Yesterday San Francisco was full of people demonstrating against Proposition 8. Kevin and I could not be there because we had to attend the SFSFC Board Meeting. However, we did arrive in The City at around 4:00pm to do some shopping at attend SF in SF. By some miracle of synchronicity, the readers for the evening happened to be Geoff Ryman, Ellen Klages and Nalo Hopkinson. We couldn’t have done better if we had tried.
As it happened, however, there was little about gay politics in the readings (though Geoff did manage to read one except about a lesbian couple and one about a gay couple). The discussion afterwards concentrated mainly on the craft of writing, with much being said about how to give information without doing obvious infodumps, how to make sure each character has their own voice in dialog, and how to convey character emotions without actually writing things like “she felt sad”. It was one of the best sessions we’ve had (and the place was packed out). There will be no more events this year, but a schedule for 2009 will be released soon.
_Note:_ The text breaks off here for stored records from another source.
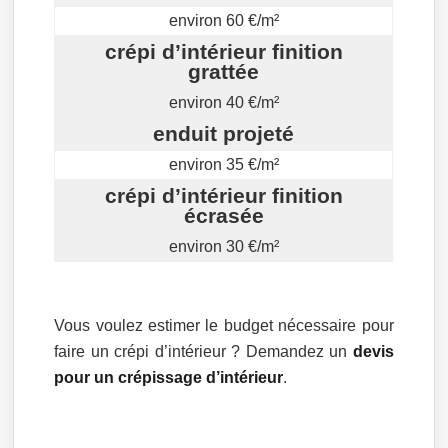
environ 60 €/m²
crépi d’intérieur finition
grattée
environ 40 €/m²
enduit projeté
environ 35 €/m²
crépi d’intérieur finition
écrasée
environ 30 €/m²
Vous voulez estimer le budget nécessaire pour
faire un crépi d’intérieur ? Demandez un
devis
pour un crépissage d’intérieur
.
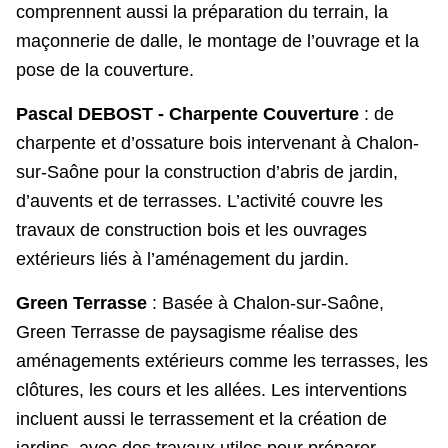
comprennent aussi la préparation du terrain, la
maçonnerie de dalle, le montage de l’ouvrage et la
pose de la couverture.
Pascal DEBOST - Charpente Couverture
: de
charpente et d’ossature bois intervenant à Chalon-
sur-Saône pour la construction d’abris de jardin,
d’auvents et de terrasses. L’activité couvre les
travaux de construction bois et les ouvrages
extérieurs liés à l’aménagement du jardin.
Green Terrasse
: Basée à Chalon-sur-Saône,
Green Terrasse de paysagisme réalise des
aménagements extérieurs comme les terrasses, les
clôtures, les cours et les allées. Les interventions
incluent aussi le terrassement et la création de
jardins, avec des travaux utiles pour préparer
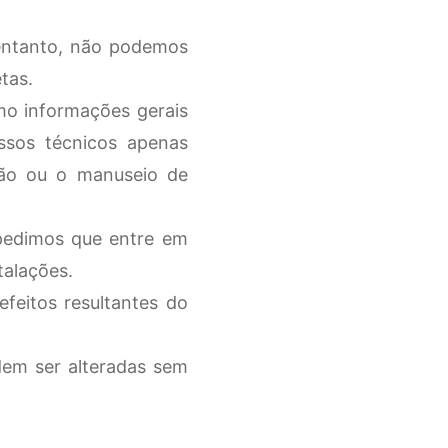
entanto, não podemos
tas.
mo informações gerais
ssos técnicos apenas
ção ou o manuseio de
 pedimos que entre em
talações.
feitos resultantes do
dem ser alteradas sem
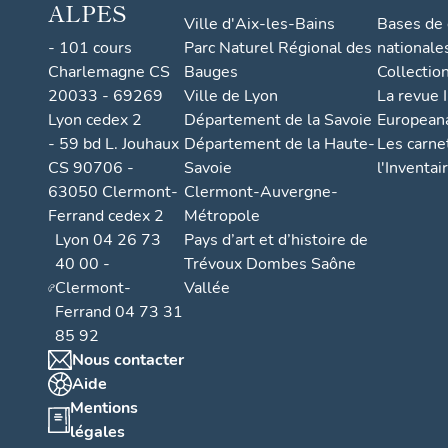
ALPES
Ville d'Aix-les-Bains
Bases de
- 101 cours
Parc Naturel Régional des
nationale
Charlemagne CS
Bauges
Collectio
20033 - 69269
Ville de Lyon
La revue I
Lyon cedex 2
Département de la Savoie
European
- 59 bd L. Jouhaux
Département de la Haute-
Les carne
CS 90706 -
Savoie
l'Inventai
63050 Clermont-
Clermont-Auvergne-
Ferrand cedex 2
Métropole
Lyon 04 26 73
Pays d’art et d’histoire de
40 00 -
Trévoux Dombes Saône
Clermont-
Vallée
Ferrand 04 73 31
85 92
Nous contacter
Aide
Mentions
légales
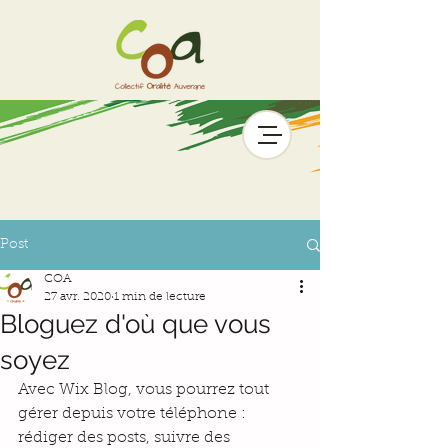
Post
COA
27 avr. 2020
1 min de lecture
Bloguez d'où que vous
soyez
Avec Wix Blog, vous pourrez tout 
gérer depuis votre téléphone : 
rédiger des posts, suivre des 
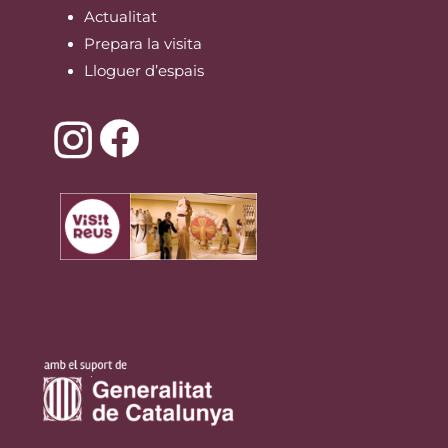
Actualitat
Prepara la visita
Lloguer d’espais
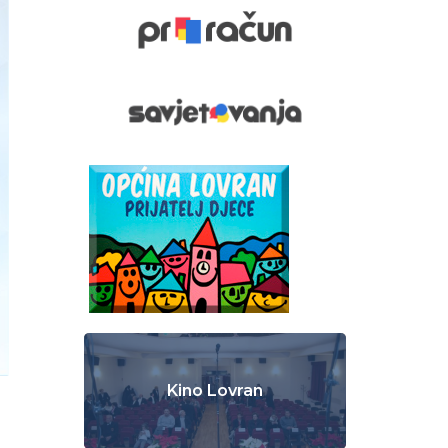
Kino Lovran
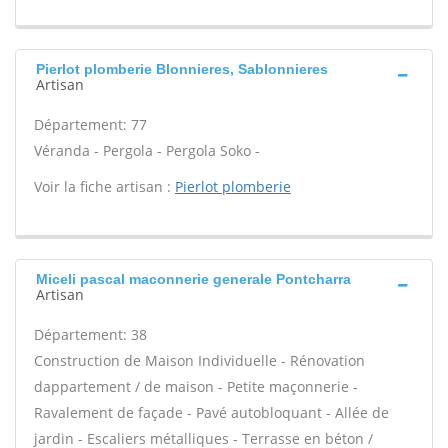
Pierlot plomberie Blonnieres, Sablonnieres
Artisan
Département: 77
Véranda - Pergola - Pergola Soko -
Voir la fiche artisan :
Pierlot plomberie
Miceli pascal maconnerie generale Pontcharra
Artisan
Département: 38
Construction de Maison Individuelle - Rénovation
dappartement / de maison - Petite maçonnerie -
Ravalement de façade - Pavé autobloquant - Allée de
jardin - Escaliers métalliques - Terrasse en béton /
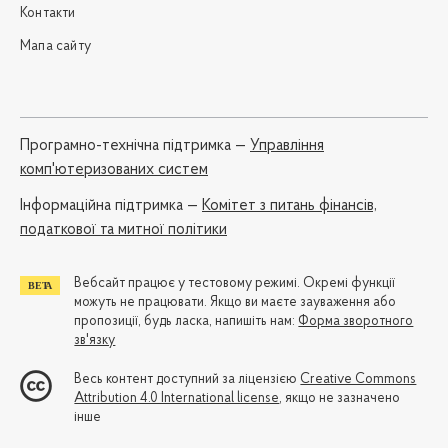
Контакти
Мапа сайту
Програмно-технічна підтримка —
Управління
комп'ютеризованих систем
Iнформаційна підтримка —
Комітет з питань фінансів,
податкової та митної політики
Вебсайт працює у тестовому режимі. Окремі функції
можуть не працювати. Якщо ви маєте зауваження або
пропозиції, будь ласка, напишіть нам:
Форма зворотного
зв'язку
Весь контент доступний за ліцензією
Creative Commons
Attribution 4.0 International license
, якщо не зазначено
інше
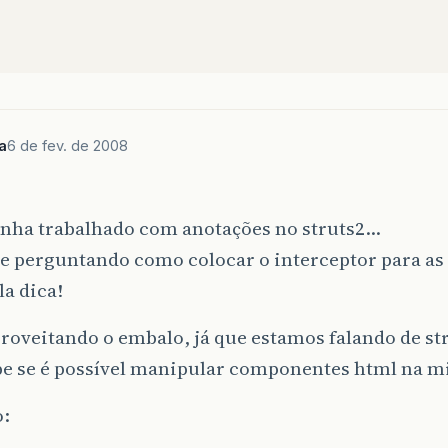
a
6 de fev. de 2008
inha trabalhado com anotações no struts2…
me perguntando como colocar o interceptor para as
la dica!
oveitando o embalo, já que estamos falando de st
be se é possível manipular componentes html na m
o:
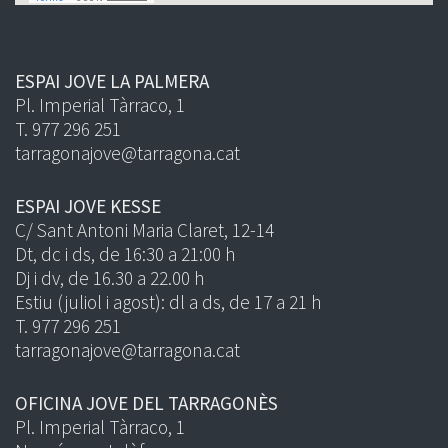
ESPAI JOVE LA PALMERA
Pl. Imperial Tàrraco, 1
T. 977 296 251
tarragonajove@tarragona.cat
ESPAI JOVE KESSE
C/ Sant Antoni Maria Claret, 12-14
Dt, dc i ds, de 16:30 a 21:00 h
Dj i dv, de 16.30 a 22.00 h
Estiu (juliol i agost): dl a ds, de 17 a 21 h
T. 977 296 251
tarragonajove@tarragona.cat
OFICINA JOVE DEL TARRAGONÈS
Pl. Imperial Tàrraco, 1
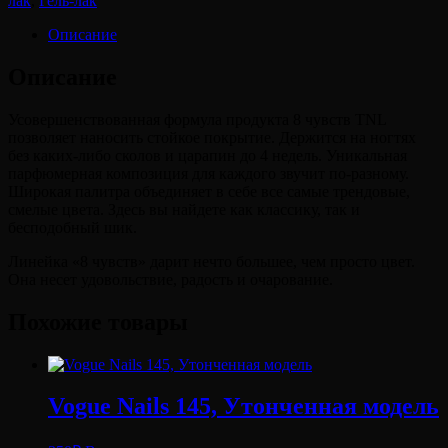
лак
,
Гель-лак
Описание
Описание
Усовершенствованная формула продукта 8 чувств TNL
позволяет наносить стойкое покрытие. Держится на ногтях
без каких-либо сколов и царапин до 4 недель. Уникальная
парфюмерная композиция для каждого звучит по-разному.
Широкая палитра объединяет в себе все самые трендовые,
смелые цвета. Здесь вы найдете как классику, так и
бесподобный шик.
Линейка «8 чувств» дарит нечто большее, чем просто цвет.
Она несет удовольствие, радость и очарование.
Похожие товары
Vogue Nails 145, Утонченная модель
Last night’s SF in SF began at Eddie Rickenbacker’s, a thoroughly eccentric restaurant just south of Mission on 2nd. I’ve seen weird decor before, but this place not only had a model railway running above our heads, it also had a bunch of vintage motorbikes hanging from the ceiling. One of them had apparently once belonged to Clark Gable, and another had served in the Foreign Legion. The weird old guy mentioned in the reviews I linked to wasn’t in evidence, but they had the largest ginger cat I have ever seen. The food was good. They had oxtail, which is unusual for the USA, and Nick Mamatas had good things to say about their Orange Julius. Cliff Winnig caused something of a stir by arriving in costume direct from the Ren Faire in Golden Gate Park.
Later, back at the Variety Preview Room, Michael Blumlein read part of a darkly funny story about a cremation than went wrong, helped by Terry Bisson and Carter Scholtz who read the parts of a dodgy pair of health inspectors. Then Michael Shea read the first chapter of his latest novel project, Demiurge. The book is told from the point of view of a demon able to inhabit other living forms. Very strange.
All in all, another good night. And next up (on September 20th) we have David Levine and Nick Mamatas reading.
Tomorrow I will be spending the day in San Francisco. The day starts with my first ever attendance at WordCamp – a convention for WordPress users. It doesn’t seem especially organized. It is the day before the event and they still don’t have a full schedule upon the web site. If it was an science fiction convention the blogosphere would be aflame with indignation, but so it goes. The main problem is that I don’t know if I need to get there early. The one data point that they do have is that registration will begin at 8:00am, but it isn’t clear when the sessions actually start, or who will be on first. Besides, 8:00am might be OK for gung-ho blogging entrepreneurs, but us lit crit types (Farah excepted) are barely awake at that time of day, and I have to shower, breakfast and take bus, BART and MUNI in order to get there. I’ll be there when I can.
Anyway, the web site does mention that the WiFi is being sponsored so I’m hoping it is free. I’m taking the Asus (and my audio and video recorders) and I’ll see what I can find. I’m hoping to catch Kathy Sierra, and the session on secure programming. I know most of you folks will be much more interested in the LOLCats guy, so hopefully I’ll get to see him too.
But I may have to duck out early because in the evening I have to be at the SF in SF reading with Michael Shea and Michael Blumlein. No rest for the wicked, as my mother tends to say.
Last night Kevin and I attended the SF in SF reading in San Francisco. Patricia McKillip was, as you might expect, wonderful. She read another chapter from her work in progress (which I gather she also read different extracts from at World Fantasy and ICFA). It sounds like quite a departure for her, being set in a world that is more 18th Century than medieval. I’m looking forward to it.
What I was looking forward to, however, was hearing her partner, David Lunde, read his poetry. Science fiction poets are a rare breed, and despite having known David for some time I’d not seen much of his work. I’m delighted to say that he was very good indeed. Of course as a two-time Rhysling winner he should be, but you never quite know whether you are going to agree with the experts. This time I’m happy to say I do.
Podcasts of the readings will be on the SF in SF web site once Rick Kleffel gets the links to me. The May reading will feature John Shirley. More details as and when I get them.